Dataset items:
▬▬▬

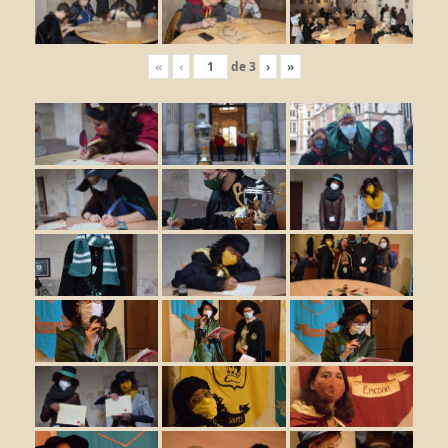
«
‹
de
3
›
»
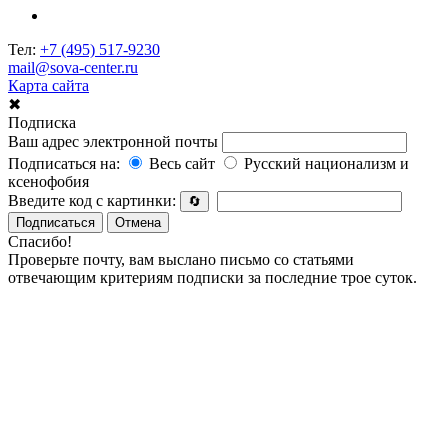
Тел:
+7 (495) 517-9230
mail@sova-center.ru
Карта сайта
✖
Подписка
Ваш адрес электронной почты
Подписаться на:
Весь сайт
Русский национализм и
ксенофобия
Введите код с картинки:
🔄
Подписаться
Отмена
Спасибо!
Проверьте почту, вам выслано письмо со статьями
отвечающим критериям подписки за последние трое суток.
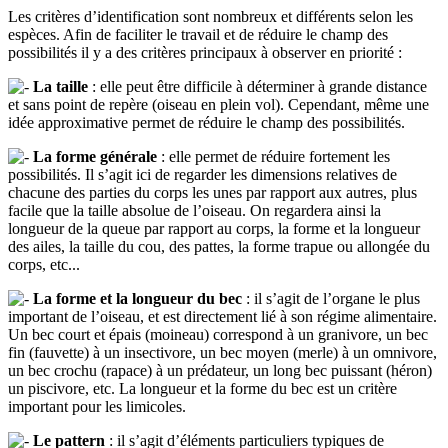
Les critères d’identification sont nombreux et différents selon les
espèces. Afin de faciliter le travail et de réduire le champ des
possibilités il y a des critères principaux à observer en priorité :
La taille
: elle peut être difficile à déterminer à grande distance
et sans point de repère (oiseau en plein vol). Cependant, même une
idée approximative permet de réduire le champ des possibilités.
La forme générale
: elle permet de réduire fortement les
possibilités. Il s’agit ici de regarder les dimensions relatives de
chacune des parties du corps les unes par rapport aux autres, plus
facile que la taille absolue de l’oiseau. On regardera ainsi la
longueur de la queue par rapport au corps, la forme et la longueur
des ailes, la taille du cou, des pattes, la forme trapue ou allongée du
corps, etc...
La forme et la longueur du bec
: il s’agit de l’organe le plus
important de l’oiseau, et est directement lié à son régime alimentaire.
Un bec court et épais (moineau) correspond à un granivore, un bec
fin (fauvette) à un insectivore, un bec moyen (merle) à un omnivore,
un bec crochu (rapace) à un prédateur, un long bec puissant (héron)
un piscivore, etc. La longueur et la forme du bec est un critère
important pour les limicoles.
Le pattern
: il s’agit d’éléments particuliers typiques de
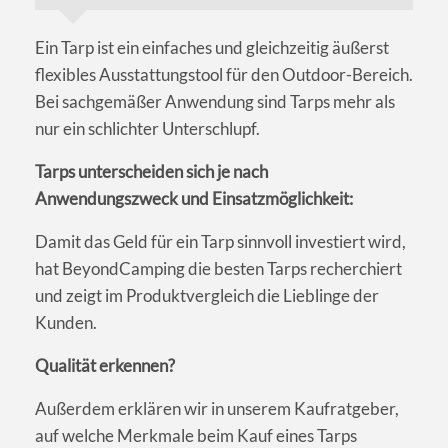
Ein Tarp ist ein einfaches und gleichzeitig äußerst
flexibles Ausstattungstool für den Outdoor-Bereich.
Bei sachgemäßer Anwendung sind Tarps mehr als
nur ein schlichter Unterschlupf.
Tarps unterscheiden sich je nach
Anwendungszweck und Einsatzmöglichkeit:
Damit das Geld für ein Tarp sinnvoll investiert wird,
hat BeyondCamping die besten Tarps recherchiert
und zeigt im Produktvergleich die Lieblinge der
Kunden.
Qualität erkennen?
Außerdem erklären wir in unserem Kaufratgeber,
auf welche Merkmale beim Kauf eines Tarps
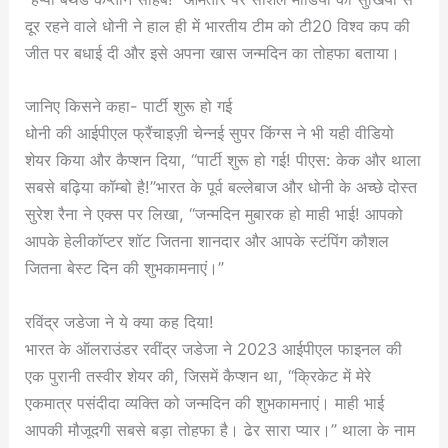
दूर रहने वाले धोनी ने हाल ही में भारतीय टीम को टी20 विश्व कप की
जीत पर बधाई दी और इसे अपना खास जन्मदिन का तोहफा बताया।
जानिए किसने कहा- पार्टी शुरू हो गई
धोनी की आईपीएल फ्रैंचाइज़ी चेन्नई सुपर किंग्स ने भी यही वीडियो
शेयर किया और कैप्शन दिया, “पार्टी शुरू हो गई! पीएस: केक और थाला
सबसे बढ़िया कॉम्बो है!”भारत के पूर्व बल्लेबाज और धोनी के अच्छे दोस्त
सुरेश रैना ने एक्स पर लिखा, “जन्मदिन मुबारक हो माही भाई! आपको
आपके हेलीकॉप्टर शॉट जितना शानदार और आपके स्टंपिंग कौशल
जितना बेस्ट दिन की शुभकामनाएं।”
रविंद्र जडेजा ने ये क्या कह दिया!
भारत के ऑलराउंडर रवींद्र जडेजा ने 2023 आईपीएल फाइनल की
एक पुरानी तस्वीर शेयर की, जिसमें कैप्शन था, “क्रिकेट में मेरे
एकमात्र पसंदीदा व्यक्ति को जन्मदिन की शुभकामनाएं। माही भाई
आपकी मौजूदगी सबसे बड़ा तोहफा है। ढेर सारा प्यार।” थाला के नाम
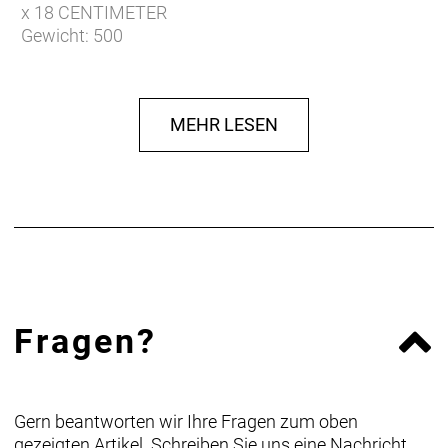
x 18 CENTIMETER
Gewicht: 500
Volumen: 11
Tragfähigkeit: 5
Verschluss: Roll-Verschluss
MEHR LESEN
IP Klasse: 64
Fragen?
Gern beantworten wir Ihre Fragen zum oben
gezeigten Artikel. Schreiben Sie uns eine Nachricht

▬▬▬

• Exercise objective
Using the entries above, reproduce word for word only the lines from the one that contains "un piscivore, etc." to the one that contains "Tarps unterscheiden sich je nach", both ends included, and drop every picture.

• Output of the exercise
un piscivore, etc. La longueur et la forme du bec est un critère
important pour les limicoles.
Le pattern
: il s’agit d’éléments particuliers typiques de
Ein Tarp ist ein einfaches und gleichzeitig äußerst
flexibles Ausstattungstool für den Outdoor-Bereich.
Bei sachgemäßer Anwendung sind Tarps mehr als
nur ein schlichter Unterschlupf.
Tarps unterscheiden sich je nach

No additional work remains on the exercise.